For this exercise, copy exactly every line from the one holding "Email Post (232, 2044)" through the end of the data, both included. Omit pictures.

- [DATA]:
┄┄┄┄┄┄┄┄┄┄

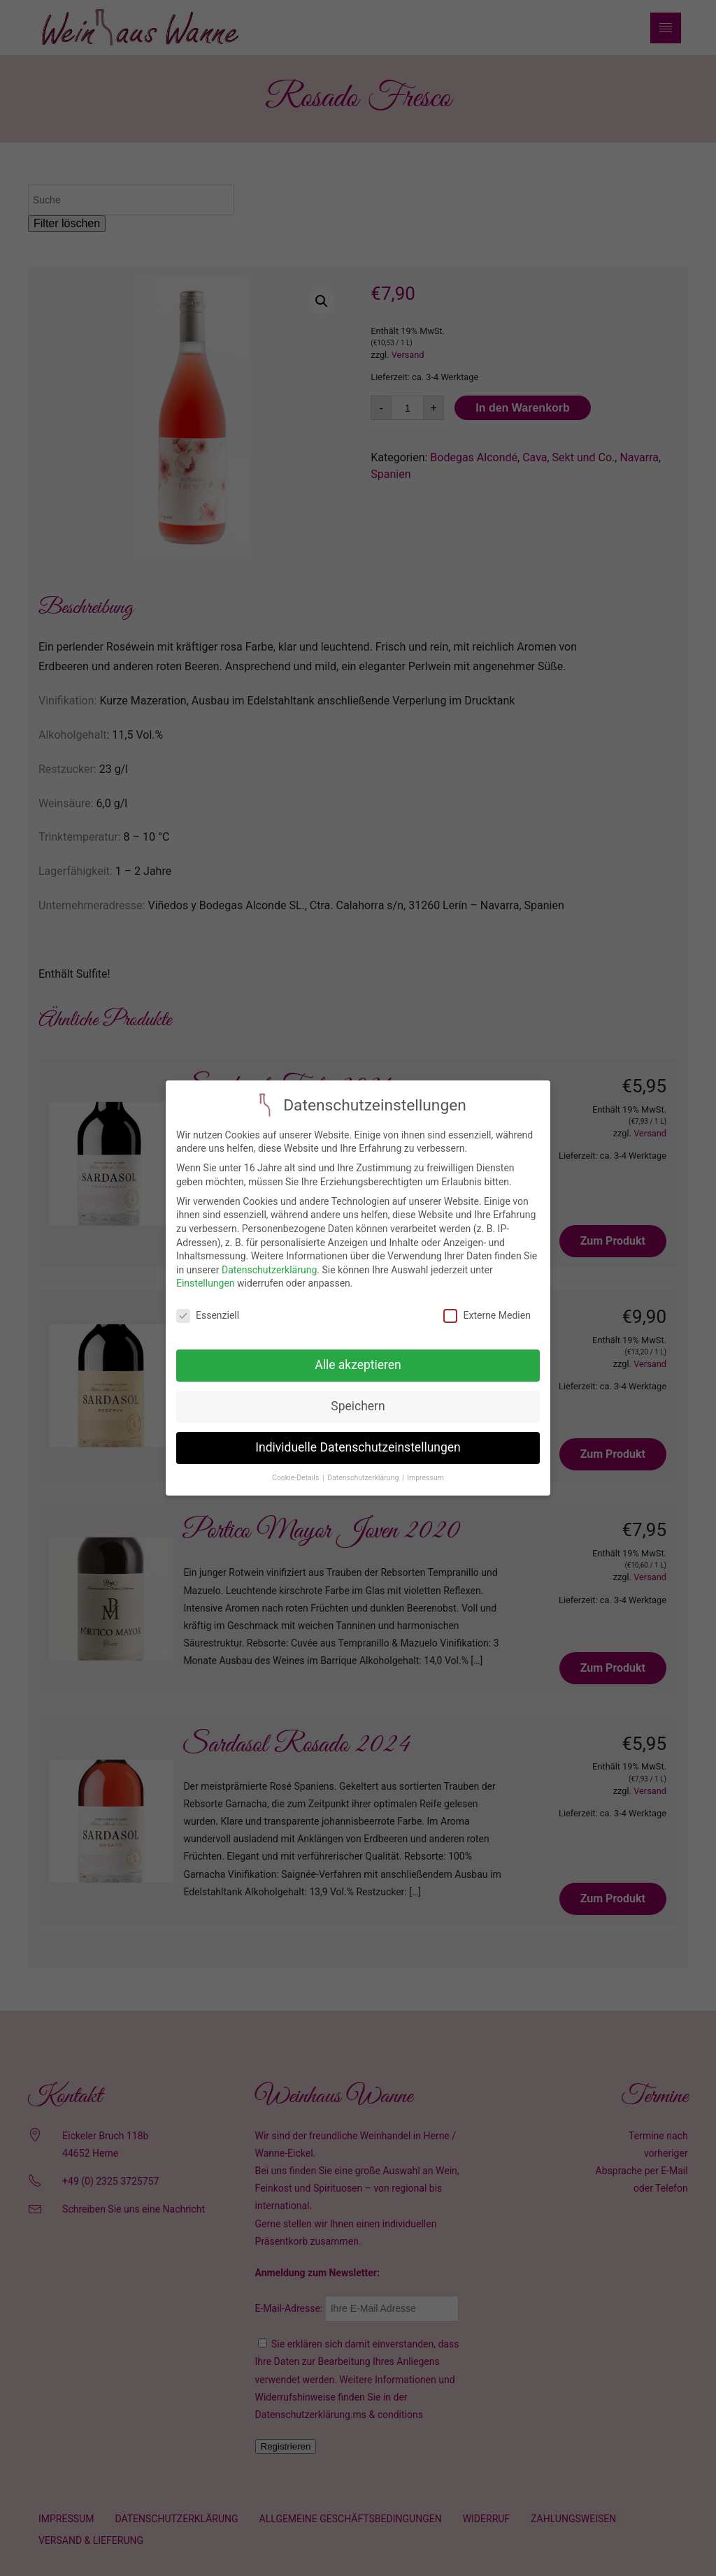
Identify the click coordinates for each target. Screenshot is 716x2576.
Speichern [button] (358, 1399)
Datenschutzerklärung (269, 1262)
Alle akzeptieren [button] (358, 1358)
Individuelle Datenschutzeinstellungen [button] (357, 1440)
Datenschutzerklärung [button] (364, 1470)
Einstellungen (205, 1276)
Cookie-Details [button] (296, 1470)
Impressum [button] (425, 1470)
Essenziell (207, 1308)
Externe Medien (486, 1308)
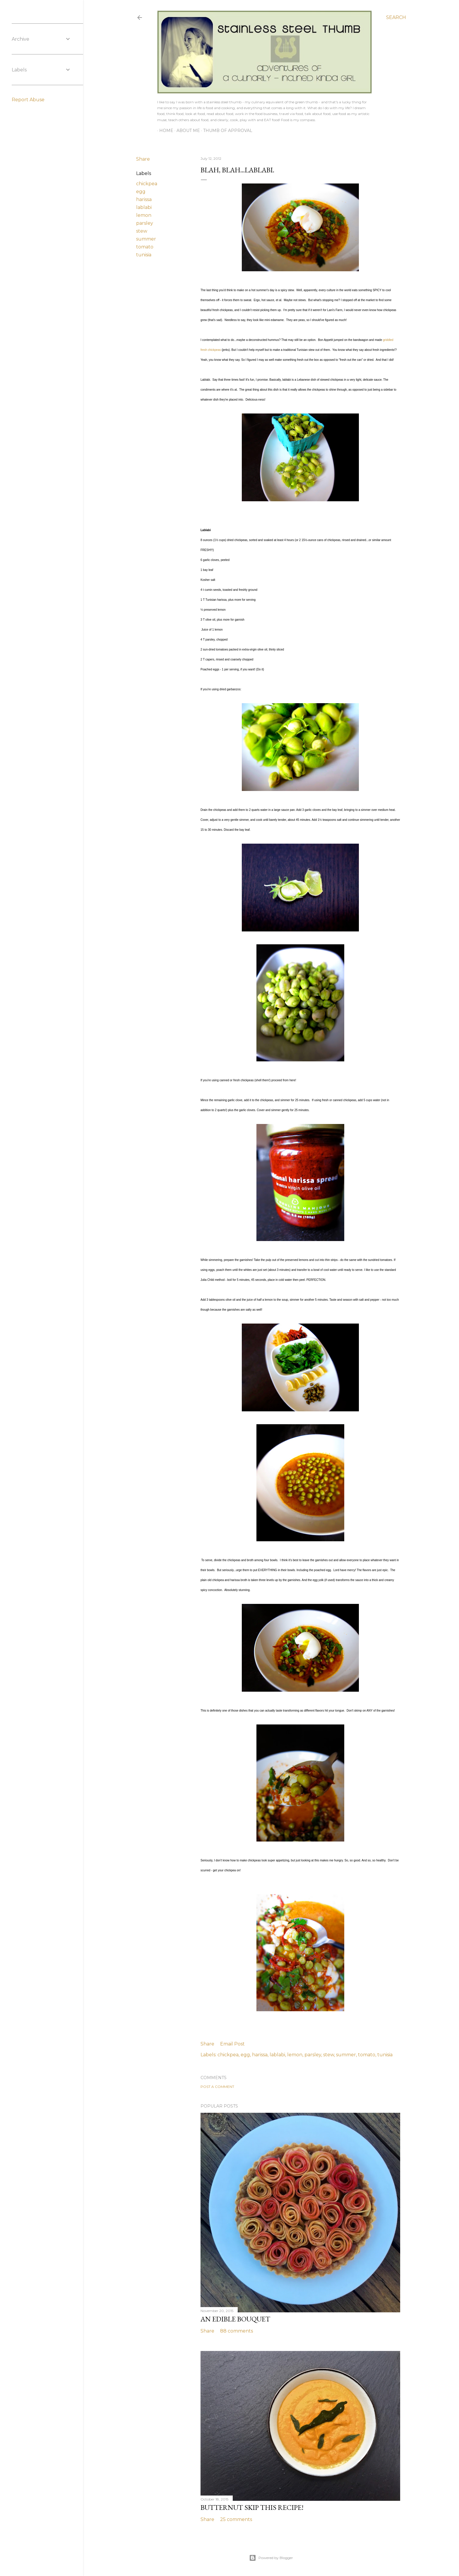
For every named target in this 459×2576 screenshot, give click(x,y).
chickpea (146, 183)
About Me (186, 130)
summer (146, 239)
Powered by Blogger (271, 2557)
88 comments (236, 2331)
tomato (144, 247)
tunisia (143, 255)
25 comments (236, 2519)
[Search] (396, 18)
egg (140, 191)
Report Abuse (28, 99)
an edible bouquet (235, 2318)
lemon (143, 215)
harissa (144, 199)
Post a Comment (217, 2086)
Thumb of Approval (225, 130)
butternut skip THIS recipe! (252, 2507)
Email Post (232, 2044)
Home (164, 130)
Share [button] (143, 159)
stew (141, 231)
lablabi (144, 207)
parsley (144, 223)
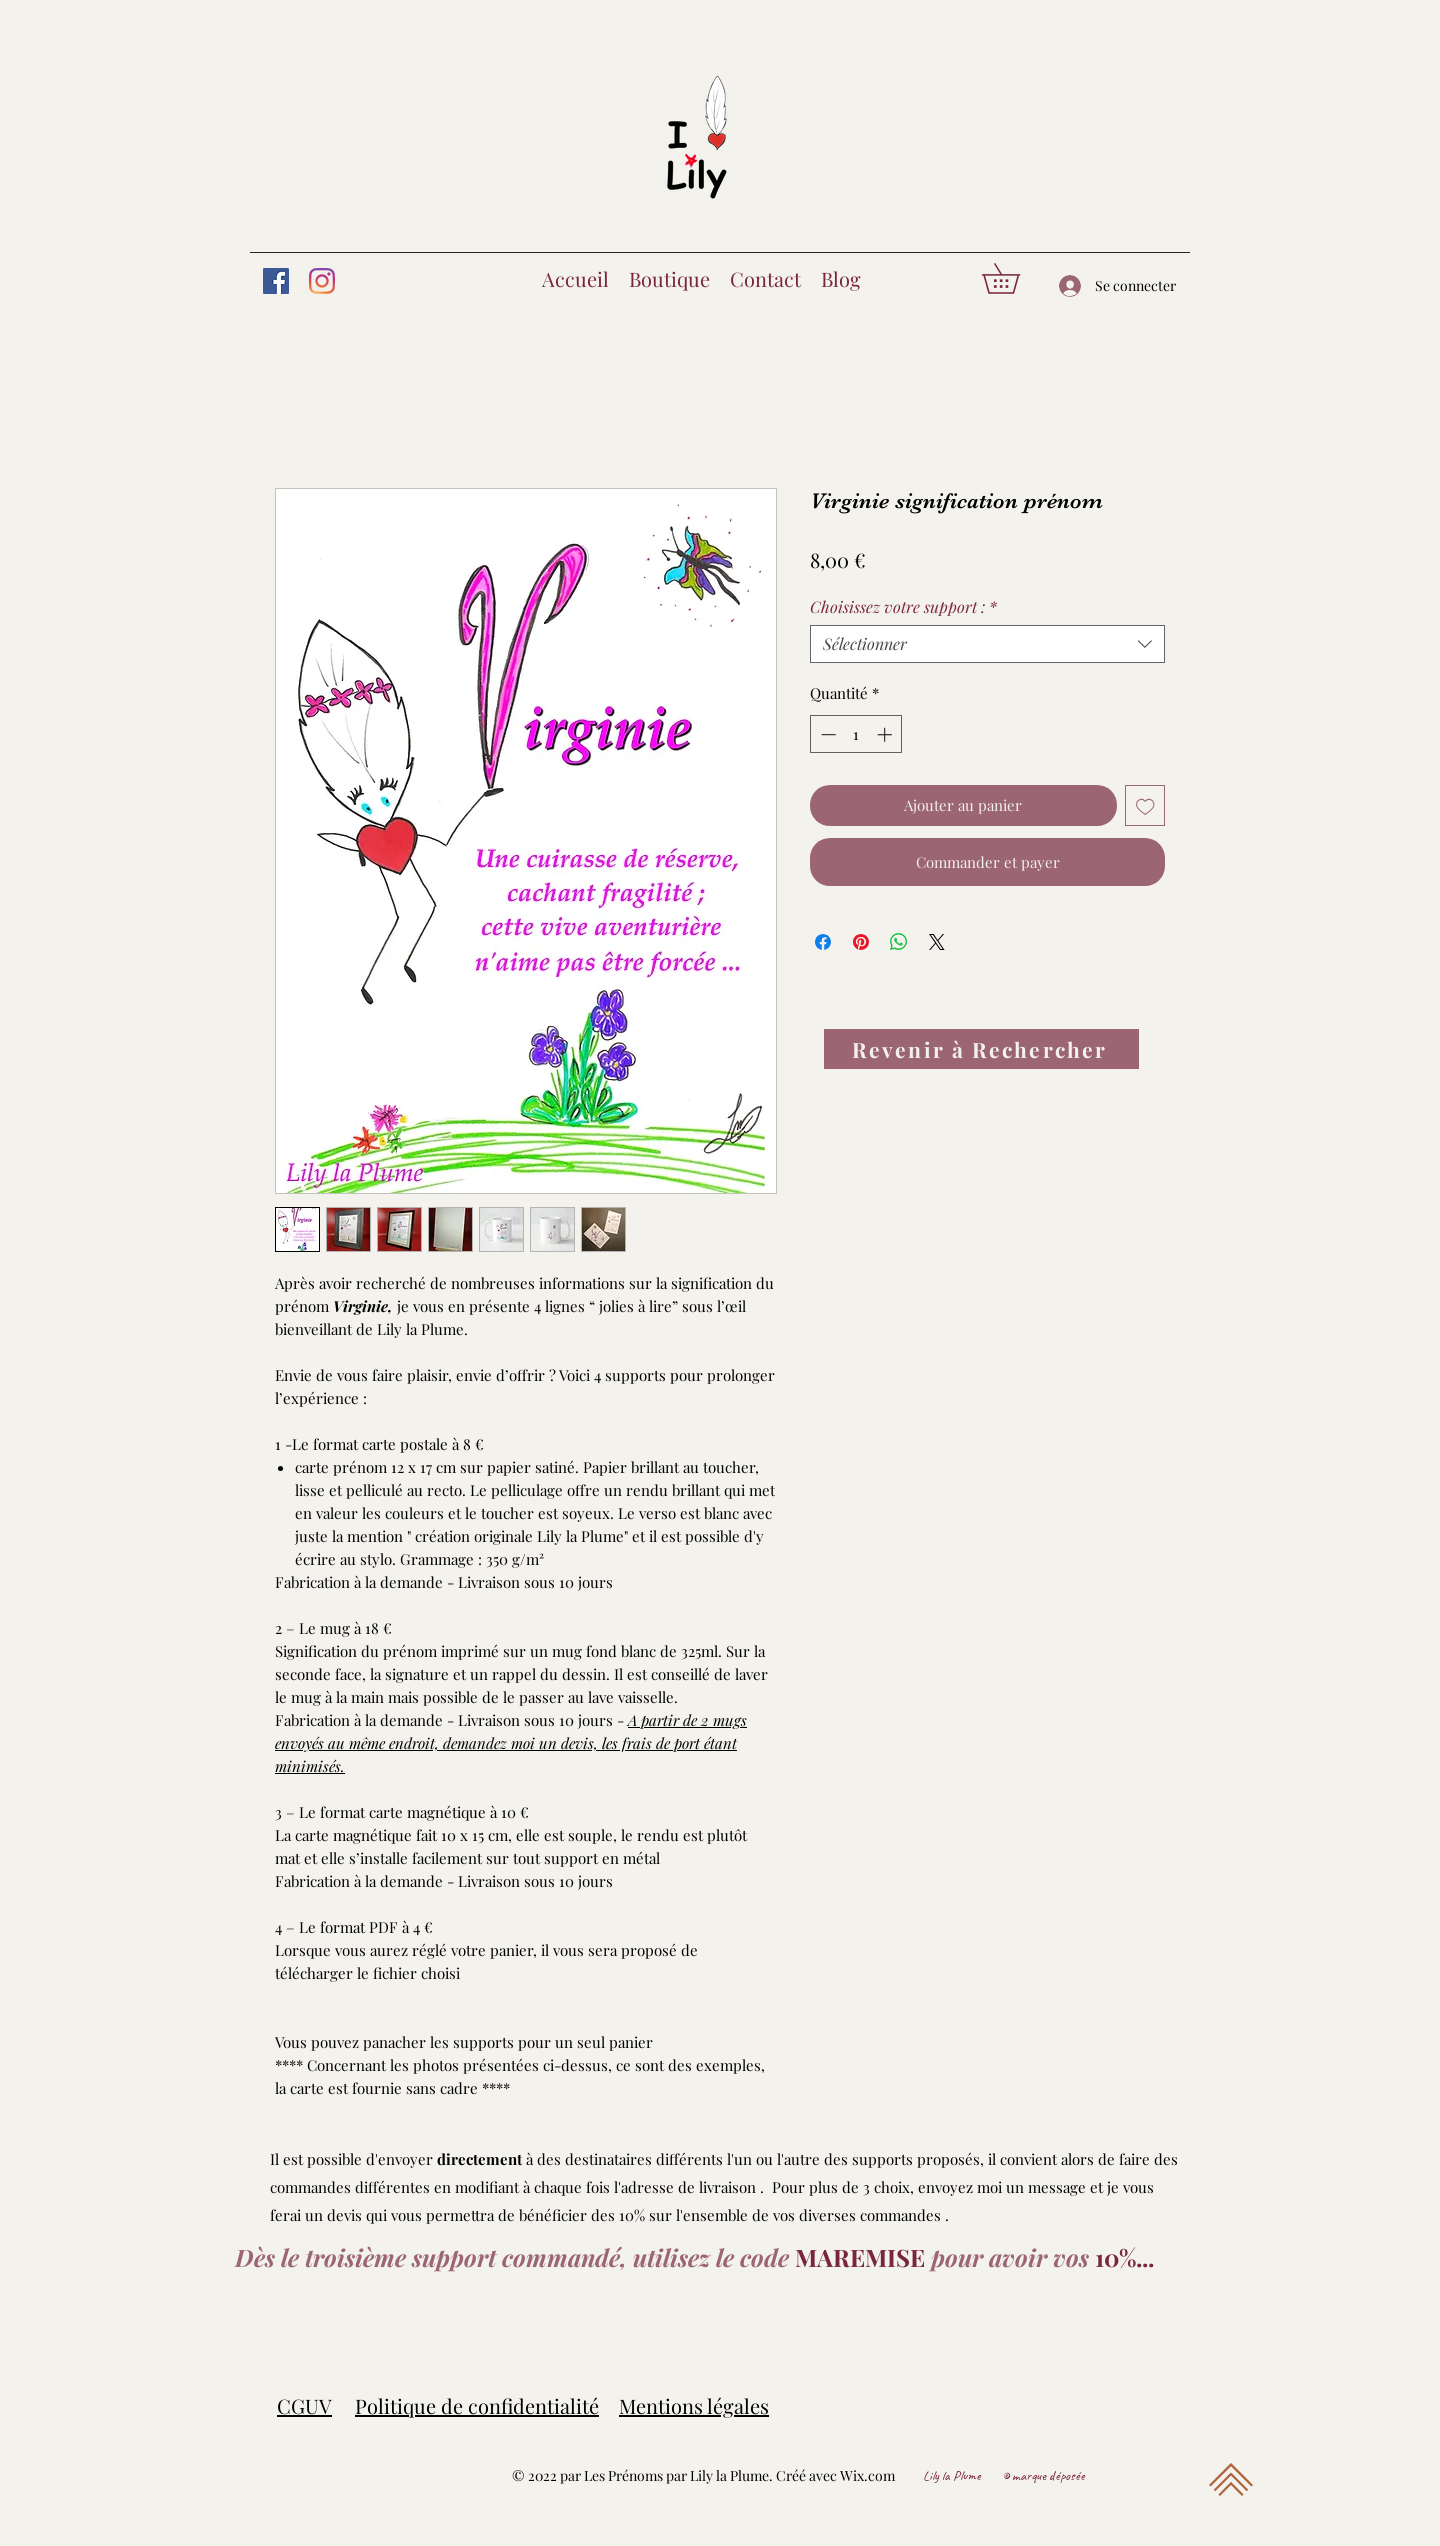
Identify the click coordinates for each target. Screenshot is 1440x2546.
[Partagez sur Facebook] (823, 942)
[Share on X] (937, 942)
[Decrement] (826, 734)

┄┄┄┄┄┄┄┄┄┄

- [ANSWER TO THE PROBLEM]:
Email Post (232, 2044)
Home (164, 130)
Share [button] (143, 159)
stew (141, 231)
lablabi (144, 207)
parsley (144, 223)
Identify the click coordinates for each target. Screenshot is 1440x2546.
[Partagez sur Facebook] (823, 942)
[Share on X] (937, 942)
[Decrement] (826, 734)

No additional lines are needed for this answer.